Community activist Colleen Aycock said she was surprised to see five encampments with 10 to 15 people each behind Church’s Texas Chicken (10230 Central Ave. SE) after the city and Albuquerque Police Department had previously removed their belongings.
“They crushed a sofa, two recliners, multiple chairs, and three shopping carts,” Aycock said. “The homeless people ran away.”
“They're dragging new carts. It's easy to get carts around here,” she said.
Aycock attributes the recent surge in activity to free bus service and the New Mexico State Fair at Expo New Mexico on San Pedro Drive.
“They can go anywhere they want on the bus, so if somebody routes them out of one place, they can go somewhere else and set up more permanent camps anywhere,” Aycock said. “They're coming from the fairgrounds on Louisiana and Central because they're cleaning out the homeless, and they're all coming up east.”
Albuquerque’s rising unhoused population and correlating rise in crime is not a new issue for the city. A multitude of reports highlight the significant increase in homelessness in Albuquerque, and New Mexico at large, with a 48% hike reported in 2023, KRQE reports.

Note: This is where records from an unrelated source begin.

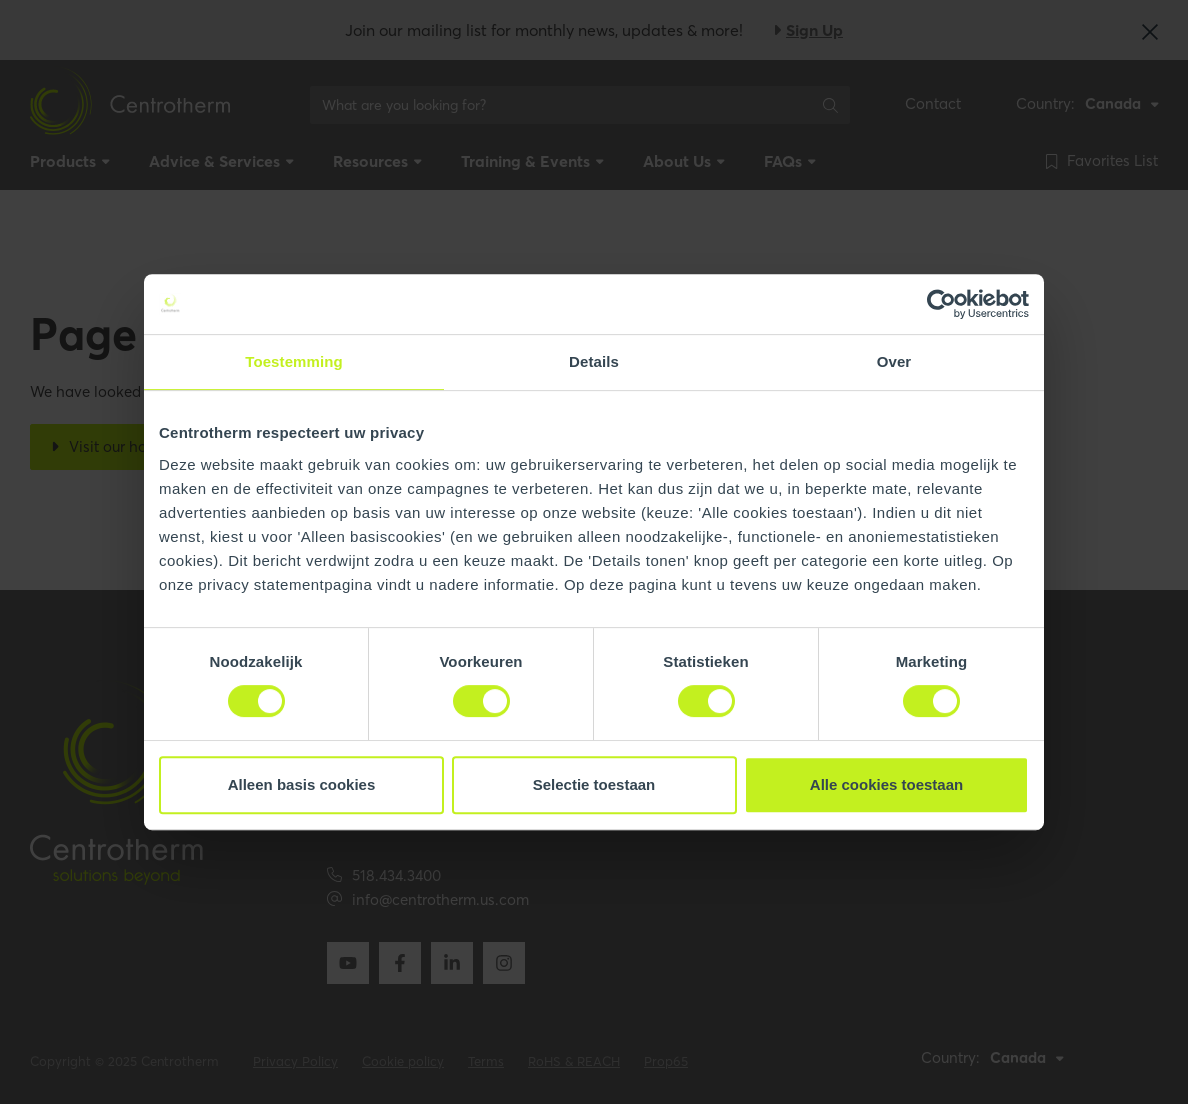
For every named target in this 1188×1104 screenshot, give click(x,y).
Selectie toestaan (594, 784)
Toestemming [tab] (294, 361)
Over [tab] (894, 361)
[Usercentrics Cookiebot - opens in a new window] (941, 304)
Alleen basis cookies (302, 784)
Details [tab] (594, 361)
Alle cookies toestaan (886, 784)
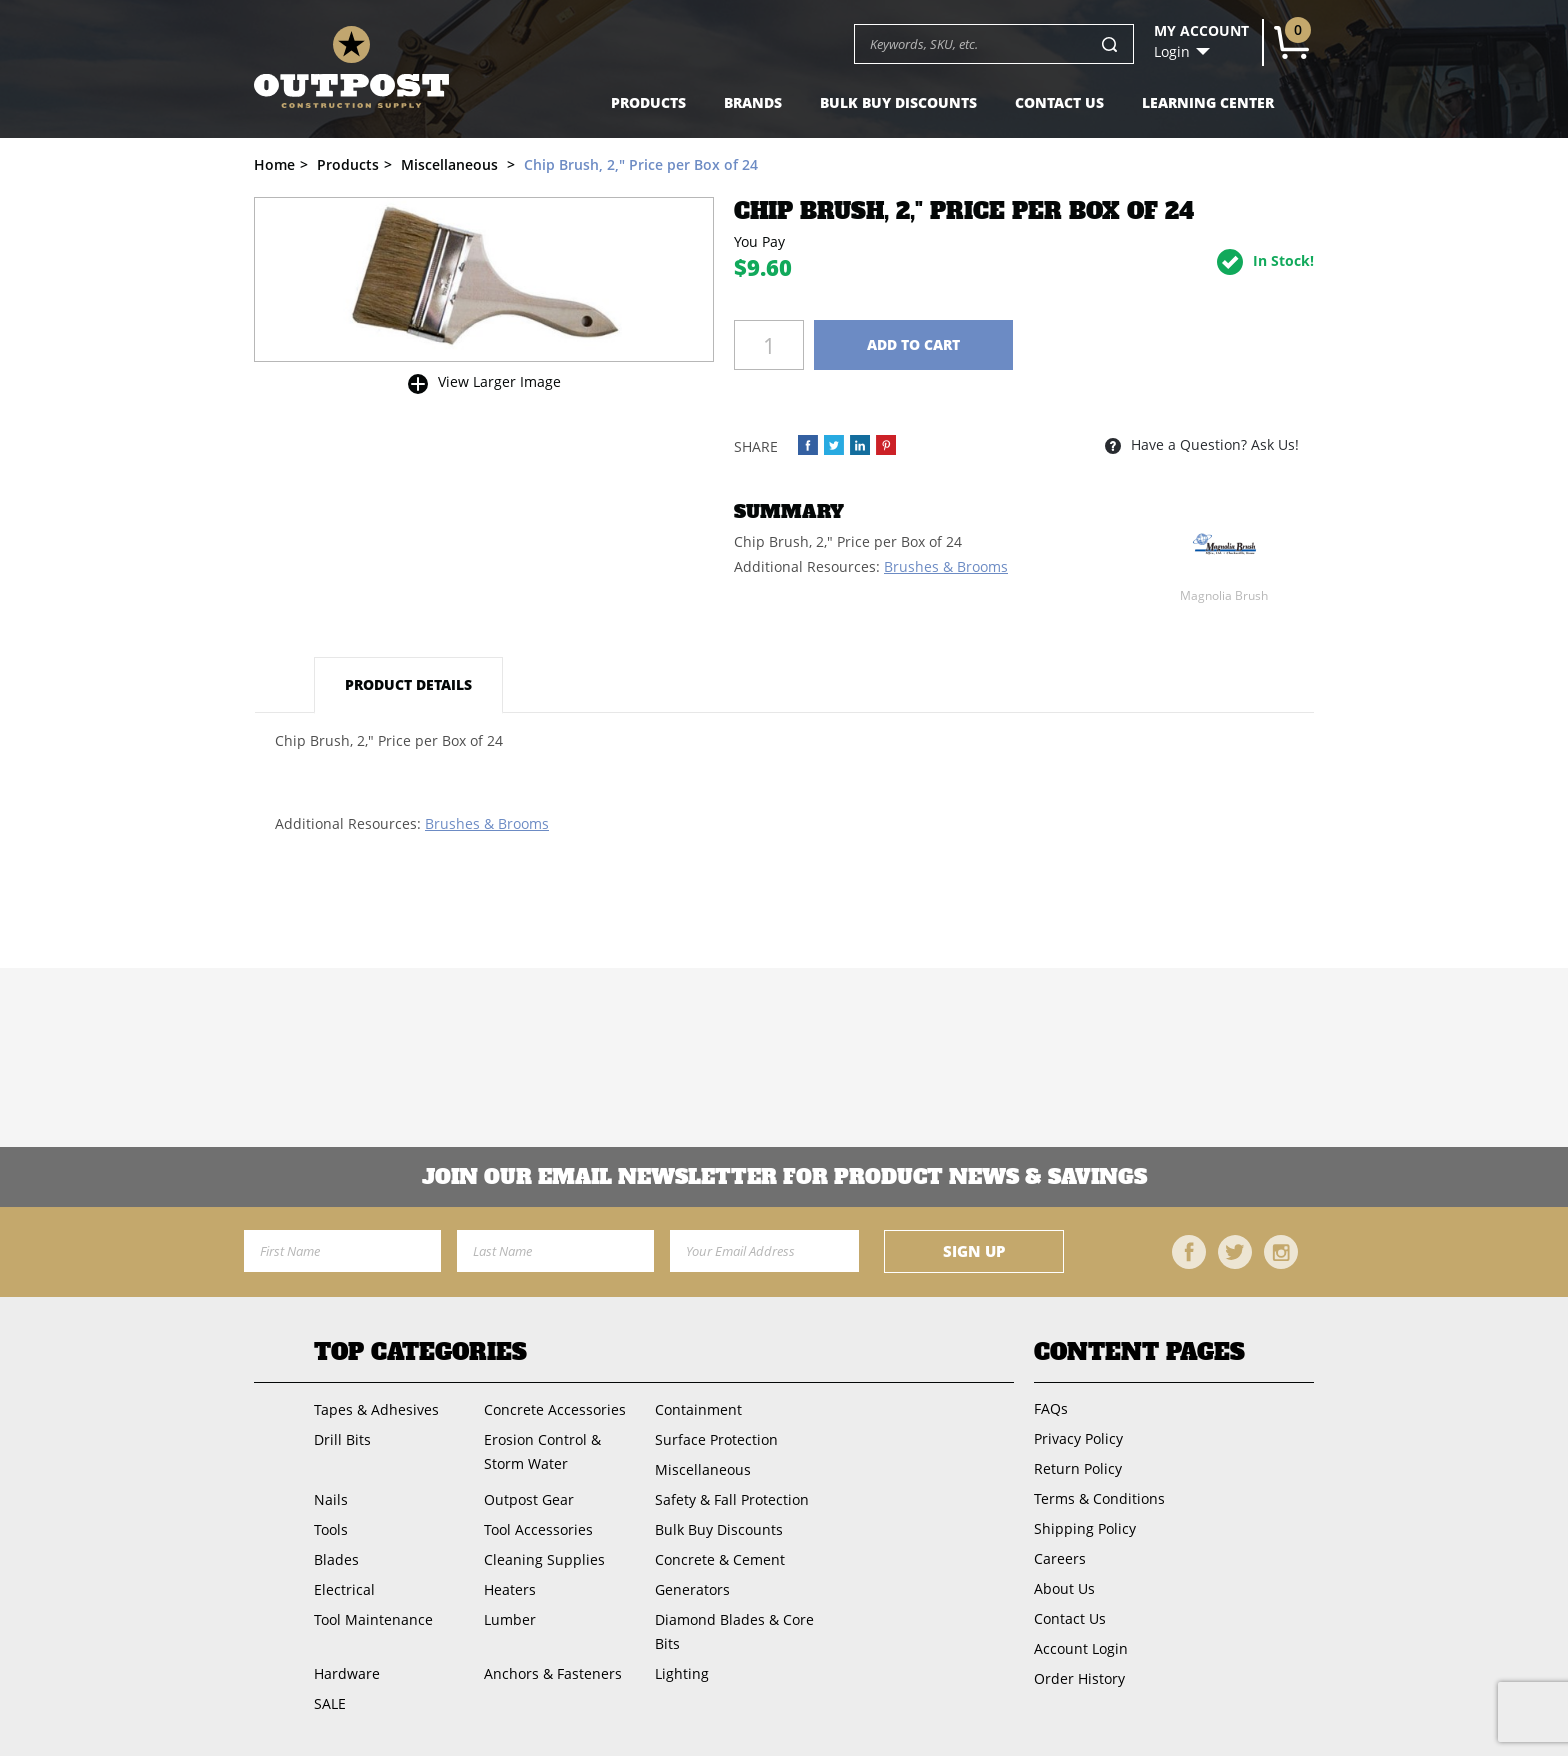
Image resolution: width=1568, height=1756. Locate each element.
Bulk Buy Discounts (898, 102)
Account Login (1081, 1648)
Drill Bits (342, 1439)
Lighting (682, 1673)
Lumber (510, 1619)
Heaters (510, 1589)
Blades (336, 1559)
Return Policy (1078, 1468)
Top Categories (420, 1352)
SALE (330, 1703)
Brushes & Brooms (946, 566)
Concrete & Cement (720, 1559)
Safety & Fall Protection (732, 1499)
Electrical (344, 1589)
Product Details (408, 684)
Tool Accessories (538, 1529)
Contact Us (1059, 102)
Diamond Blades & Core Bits (734, 1631)
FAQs (1051, 1408)
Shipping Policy (1085, 1528)
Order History (1079, 1678)
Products (648, 102)
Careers (1060, 1558)
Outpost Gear (529, 1499)
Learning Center (1208, 102)
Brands (753, 102)
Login (1172, 52)
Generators (692, 1589)
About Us (1064, 1588)
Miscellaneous (703, 1469)
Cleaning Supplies (544, 1559)
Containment (698, 1409)
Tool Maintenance (373, 1619)
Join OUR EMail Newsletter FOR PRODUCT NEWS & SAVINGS (784, 1177)
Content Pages (1139, 1352)
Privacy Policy (1078, 1438)
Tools (331, 1529)
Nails (331, 1499)
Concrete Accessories (555, 1409)
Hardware (347, 1673)
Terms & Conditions (1099, 1498)
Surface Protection (716, 1439)
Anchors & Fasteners (553, 1673)
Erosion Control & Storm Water (542, 1451)
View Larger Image (499, 381)
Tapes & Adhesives (376, 1409)
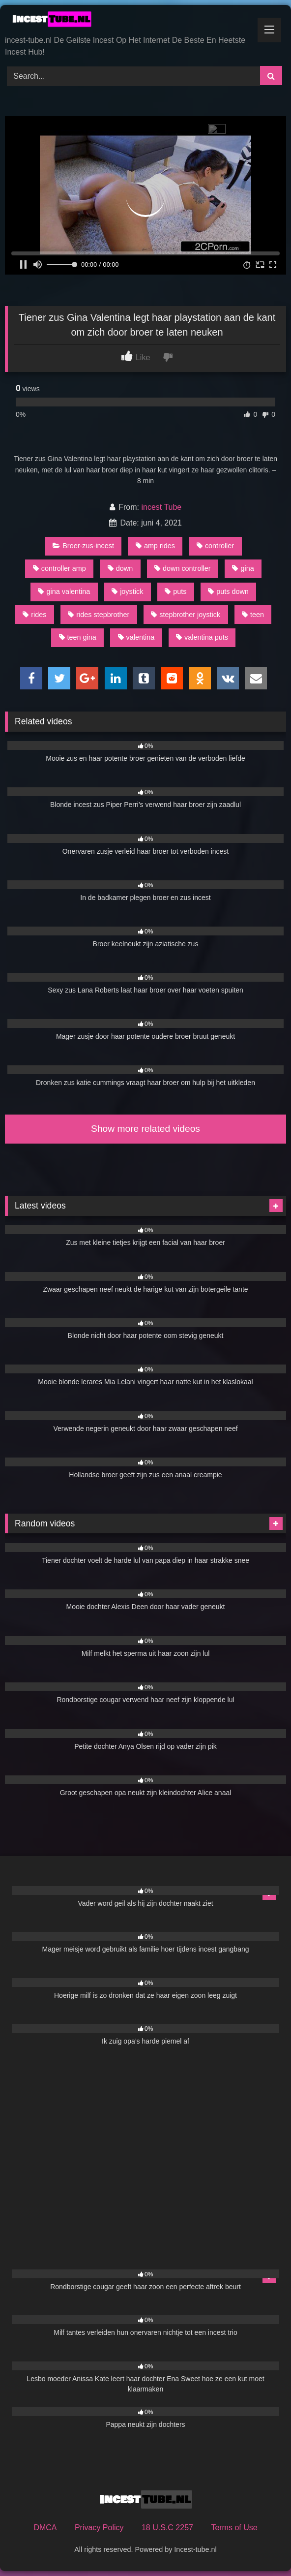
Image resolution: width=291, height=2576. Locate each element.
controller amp (59, 568)
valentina (136, 637)
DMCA (45, 2527)
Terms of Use (234, 2527)
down (120, 568)
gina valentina (64, 591)
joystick (127, 591)
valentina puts (202, 637)
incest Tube (161, 507)
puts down (228, 591)
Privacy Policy (99, 2527)
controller (215, 546)
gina (243, 568)
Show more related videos (145, 1128)
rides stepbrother (98, 615)
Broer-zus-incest (83, 546)
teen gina (77, 637)
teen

Mayor Tim Keller is criticized for having policies that exacerbate the crisis. Proposed solutions like the Housing Forward ABQ Plan and Safe Outdoor Spaces (SOS) are said to favor investors over residents.
Keller also said in a press conference that he would not enforce specific laws against the unhoused and that the city is prepared to provide emergency services, which always translates to permanent provisions, Carla Sonntag, president and CEO of New Mexico Business Coalition and Better Together New Mexico, said.
“Because the mayor is not enforcing public nuisance laws, they are free to break them,” Sonntag said. “These include indecent exposure, littering, noise ordinance violations, public intoxication, loitering, disorderly conduct, and trespass.”
Sonntag said that when these laws are not enforced, more severe crimes follow, such as sexual assault, battery, theft, vandalism, homicide, open public drug use and shoplifting. As a result, The city’s crime rate has skyrocketed and is out of control, she said.
And the business community is feeling the effects.
“Businesses are out hundreds of thousands of dollars due to the related crimes listed,” Sonntag said. “They are spending hundreds of thousands of dollars passing for their own security; copper theft has increased where they are stripping copper wire from electrical systems.
“The business is usually shut down for several days or weeks to get it replaced. One business owner reported today that they were hit several times, costing them $145,000 in four months,” she said.
Aycock argues that this is also a health issue and said she would like the city to identify unhoused people who have hepatitis and tuberculosis, but civil liberties are an obstacle.
“The city says they can only ask people, and if they don't want to participate in a health intake, then they don't have to,” she said. “We have anti-vagrancy laws. You can't be a vagrant, but we don’t have enough police to enforce the vagrancy laws and follow those citations.”